Le Journal du Dimanche menyebut ratusan warga Prancis telah pindah ke Turki.

Baca Juga: Enam Pemimpin Oposisi Turki Bertemu, Susun Rencana Dongkel Erdogan?

Sentimen anti-Islam

Sentimen anti-Islam di Prancis semakin menjadi-jadi dalam beberapa tahun terakhir.

Pada Oktober 2021, Presiden Prancis Emmanuel Marcon mengatakan "Islam adalah agama yang sedang mengalami krisis saat ini, (di) seluruh dunia."

Dia juga mengatakan, adanya kebutuhkan untuk "membebaskan Islam di Prancis dari pengaruh-pengaruh luar."

Dua bulan kemudian, pemerintah Prancis mengajukan draf undang-undang untuk memerangi apa yang mereka sebut sebagai "separatisme Islamis" dan ideologi yang digambarkan sebagai "musuh Republik."

Para pengkritik menilai "undang-undang separatisme" tersebut bersifat diskriminatif dan membidik komunitas muslim Prancis yang berjumlah sekitar 5,7 juta jiwa, yang terbesar di Eropa.

Selain undang-undang tersebut, pemerintah Prancis sebelumnya sudah membuat peraturan-peraturan yang dianggap diskriminatif terhadap warga muslim.
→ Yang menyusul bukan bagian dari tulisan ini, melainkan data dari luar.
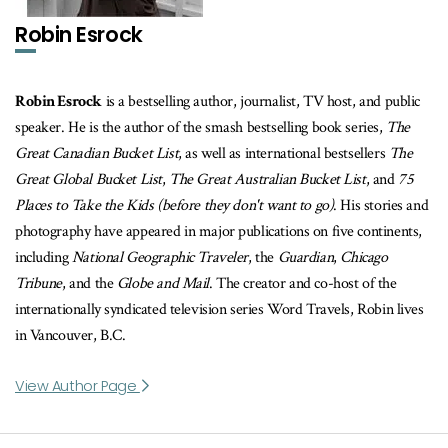
Robin Esrock
Robin Esrock
is a bestselling author, journalist, TV host, and public
speaker. He is the author of the smash bestselling book series,
The
Great Canadian Bucket List
, as well as international bestsellers
The
Great Global Bucket List
,
The Great Australian Bucket List
, and
75
Places to Take the Kids (before they don't want to go)
. His stories and
photography have appeared in major publications on five continents,
including
National Geographic Traveler
, the
Guardian
,
Chicago
Tribune
, and the
Globe and Mail
. The creator and co-host of the
internationally syndicated television series Word Travels, Robin lives
in Vancouver, B.C.
View Author Page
Baca Juga: Turki Perbaiki Hubungan Diplomatik dengan Israel, Presiden Israel Langsung Datang Pertengahan Maret

Melansir Al Jazeera, peraturan-peraturan tersebut antara lain larangan penggunaan hijab di sekolah-sekolah negeri pada 2004, dan larangan penggunaan cadar di ruang-ruang publik pada 2010.

Selain itu, seperti dilansir Time, pada April 2021, Senat Prancis meloloskan amendemen rancangan "undang-undang separatisme" yang akan melarang perempuan di bawah 18 tahun untuk mengenakan hijab di tempat umum.

Amendemen lainnya yang juga bagian dari undang-undang tersebut adalah larangan mengenakan hijab bagi ibu-ibu yang menemani putra-putrinya dalam tur sekolah, dan larangan mengenakan baju renang yang menutup seluruh tubuh yang biasanya dipakai perempuan muslim.